# NEW Boca RED seal Bearing



## [email protected] (Mar 7, 2008)

The red seal abec-7 hybrid ceramic bearing is here. Sealed with almost three times the salt water exposure resistance as the orange seal.


----------



## Bocephus (May 30, 2008)

Interesting...

I replaced the bearings in a couple of my Curados with the orange seals and wasn't impressed with them. First trip out they were great after that...not so much.


----------



## Csafisher (Nov 16, 2010)

Bocephus said:


> Interesting...
> 
> I replaced the bearings in a couple of my Curados with the orange seals and wasn't impressed with them. First trip out they were great after that...not so much.
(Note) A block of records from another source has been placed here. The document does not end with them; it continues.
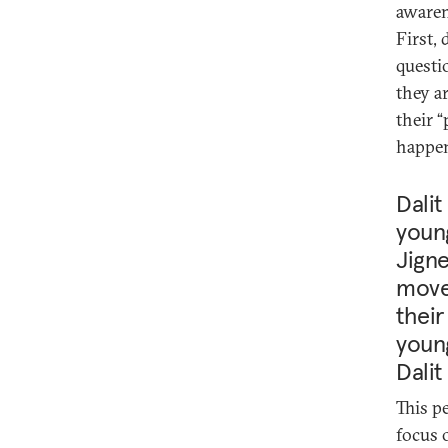
awaren
First, 
questi
they a
their 
happen
Dalit
youn
Jigne
movem
their
young
Dalit
This p
focus 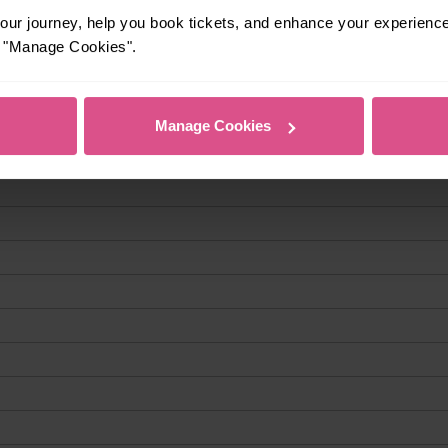
ur journey, help you book tickets, and enhance your experienc
or "Manage Cookies".
Manage Cookies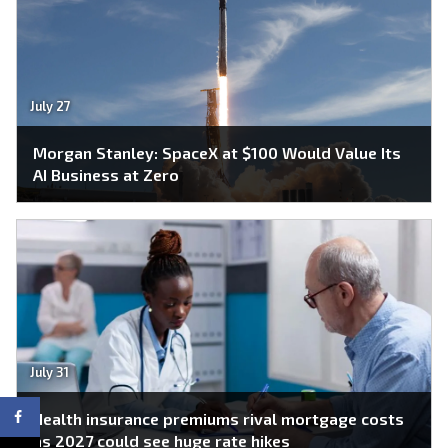
July 27
Morgan Stanley: SpaceX at $100 Would Value Its
AI Business at Zero
July 31
Health insurance premiums rival mortgage costs
as 2027 could see huge rate hikes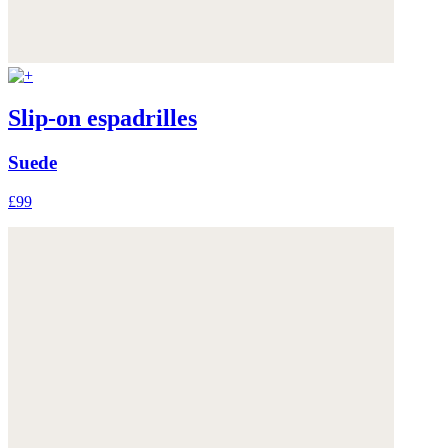
Slip-on espadrilles
Suede
£99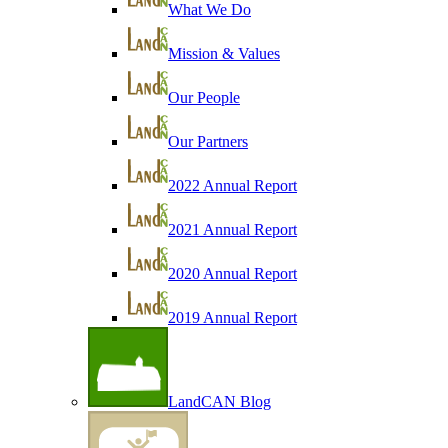
What We Do
Mission & Values
Our People
Our Partners
2022 Annual Report
2021 Annual Report
2020 Annual Report
2019 Annual Report
LandCAN Blog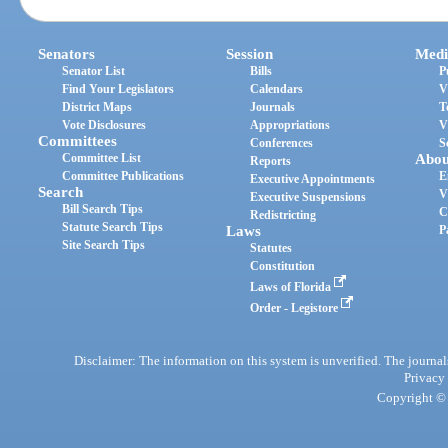
Senators
Session
Medi
Senator List
Bills
P
Find Your Legislators
Calendars
V
District Maps
Journals
T
Vote Disclosures
Appropriations
V
Committees
Conferences
S
Committee List
Abou
Reports
Committee Publications
E
Executive Appointments
Search
V
Executive Suspensions
Bill Search Tips
C
Redistricting
Statute Search Tips
Laws
P
Site Search Tips
Statutes
Constitution
Laws of Florida
Order - Legistore
Disclaimer: The information on this system is unverified. The journals
Privacy
Copyright ©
I've had good luck with my orange seals. But I do not wade too much, and I lube them. I can tell a difference in casting distance. But maybe I will try these red seals next time.


----------



## Csafisher (Nov 16, 2010)

How much are these red seals?


----------



## going_deep (Apr 13, 2014)

What all are you selling at your clute location?


----------



## fish4food (Feb 11, 2011)

going_deep said:


> What all are you selling at your clute location?


Same ?


----------



## [email protected] (Mar 7, 2008)

fish4food said:


> Same ?


Sales and service of rods and reels, rod build components, and blanks full line of jl audio marine

Sent from my XT1585 using Tapatalk


----------



## going_deep (Apr 13, 2014)

[email protected] said:


> Sales and service of rods and reels, rod build components, and blanks full line of jl audio marine
> 
> Sent from my XT1585 using Tapatalk


Cool, I only live a few minutes down the road. I'll have to come take a look.
Have drag washers?


----------



## [email protected] (Mar 7, 2008)

*smoooth drag*



going_deep said:


> Cool, I only live a few minutes down the road. I'll have to come take a look.
> Have drag washers?


I have drag washers for most every reel made if not i can make them.


----------



## [email protected] (Mar 7, 2008)

*red seal*



Csafisher said:


> How much are these red seals?


I will try to keep them at the same price as the orange seals, $15 each


----------



## glojim (Aug 9, 2004)

Are there Boca bearings and drag washers available for the new Chronarch G reel?


----------



## [email protected] (Mar 7, 2008)

glojim said:


> Are there Boca bearings and drag washers available for the new Chronarch G reel?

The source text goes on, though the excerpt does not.